------ Source records

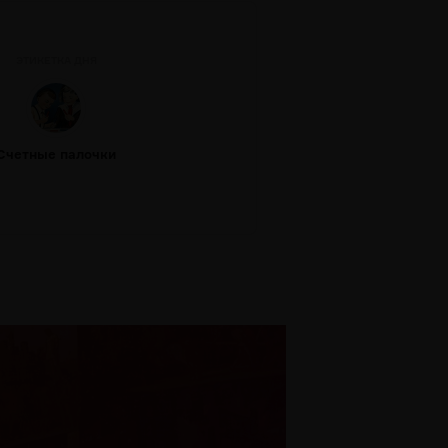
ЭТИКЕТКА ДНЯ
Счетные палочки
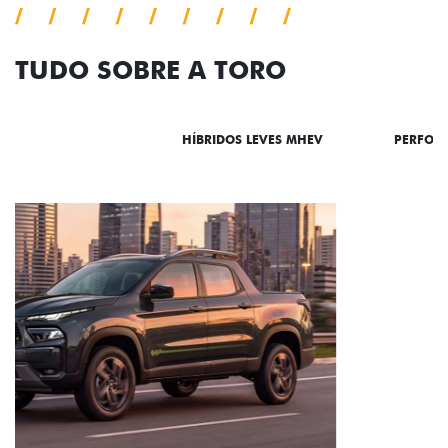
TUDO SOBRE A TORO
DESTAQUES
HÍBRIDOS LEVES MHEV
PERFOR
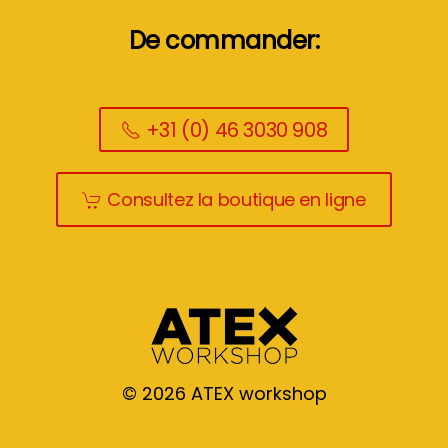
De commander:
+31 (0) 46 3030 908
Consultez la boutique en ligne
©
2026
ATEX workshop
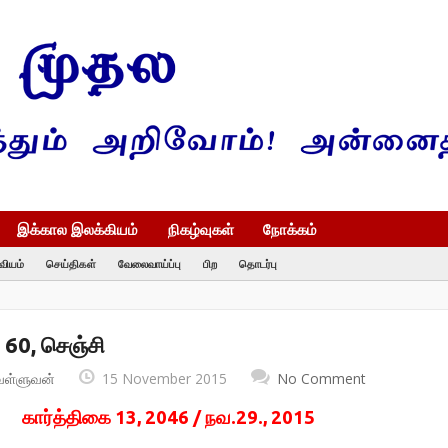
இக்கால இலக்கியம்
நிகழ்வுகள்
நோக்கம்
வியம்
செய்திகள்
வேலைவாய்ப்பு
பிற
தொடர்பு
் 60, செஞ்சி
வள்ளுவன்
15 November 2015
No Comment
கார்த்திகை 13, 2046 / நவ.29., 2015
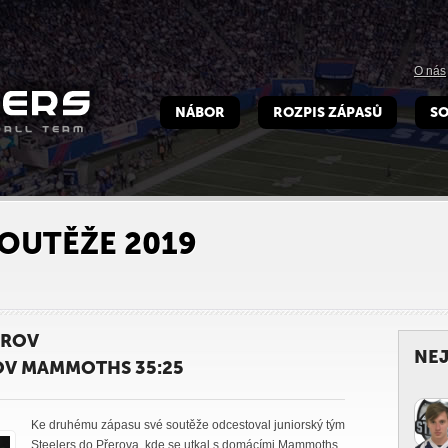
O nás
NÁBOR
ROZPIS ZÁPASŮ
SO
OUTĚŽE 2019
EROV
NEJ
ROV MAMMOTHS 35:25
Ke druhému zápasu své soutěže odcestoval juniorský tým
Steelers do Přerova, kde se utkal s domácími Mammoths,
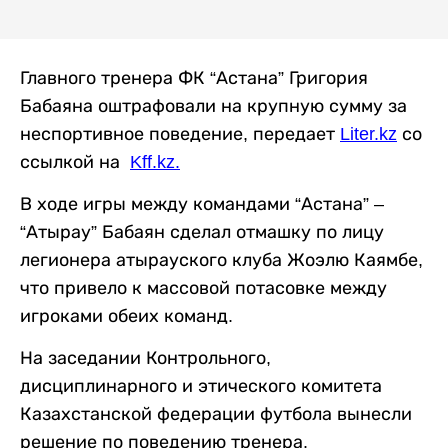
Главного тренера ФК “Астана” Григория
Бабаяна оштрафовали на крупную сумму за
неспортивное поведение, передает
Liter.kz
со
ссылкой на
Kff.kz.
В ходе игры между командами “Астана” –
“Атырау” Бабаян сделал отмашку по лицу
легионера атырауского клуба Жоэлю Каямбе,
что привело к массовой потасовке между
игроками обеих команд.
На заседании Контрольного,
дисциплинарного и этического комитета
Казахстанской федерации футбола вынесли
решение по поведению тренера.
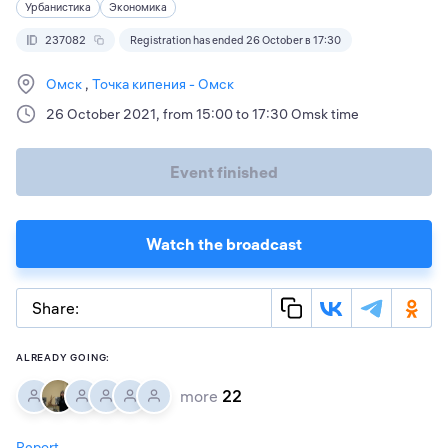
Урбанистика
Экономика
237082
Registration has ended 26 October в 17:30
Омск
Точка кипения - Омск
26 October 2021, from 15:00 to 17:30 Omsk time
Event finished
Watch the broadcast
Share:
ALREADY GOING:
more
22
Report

------------

Task details: Could you reproduce the entries verbatim, leaving out all pictures?

Answer to this task:
ЭТИКЕТКА ДНЯ
Счетные палочки
TUDO SOBRE A TORO
DESTAQUES
HÍBRIDOS LEVES MHEV
PERFOR
De commander:
+31 (0) 46 3030 908
Consultez la boutique en ligne
©
2026
ATEX workshop
இக்கால இலக்கியம்
நிகழ்வுகள்
நோக்கம்
வியம்
செய்திகள்
வேலைவாய்ப்பு
பிற
தொடர்பு
் 60, செஞ்சி
வள்ளுவன்
15 November 2015
No Comment
கார்த்திகை 13, 2046 / நவ.29., 2015
O nás
NÁBOR
ROZPIS ZÁPASŮ
SO
OUTĚŽE 2019
EROV
NEJ
ROV MAMMOTHS 35:25
Ke druhému zápasu své soutěže odcestoval juniorský tým
Steelers do Přerova, kde se utkal s domácími Mammoths,
Главного тренера ФК “Астана” Григория
Бабаяна оштрафовали на крупную сумму за
неспортивное поведение, передает
Liter.kz
со
ссылкой на
Kff.kz.
В ходе игры между командами “Астана” –
“Атырау” Бабаян сделал отмашку по лицу
легионера атырауского клуба Жоэлю Каямбе,
что привело к массовой потасовке между
игроками обеих команд.
На заседании Контрольного,
дисциплинарного и этического комитета
Казахстанской федерации футбола вынесли
решение по поведению тренера.
Урбанистика
Экономика
237082
Registration has ended 26 October в 17:30
Омск
Точка кипения - Омск
26 October 2021, from 15:00 to 17:30 Omsk time
Event finished
Watch the broadcast
Share:
ALREADY GOING:
more
22
Report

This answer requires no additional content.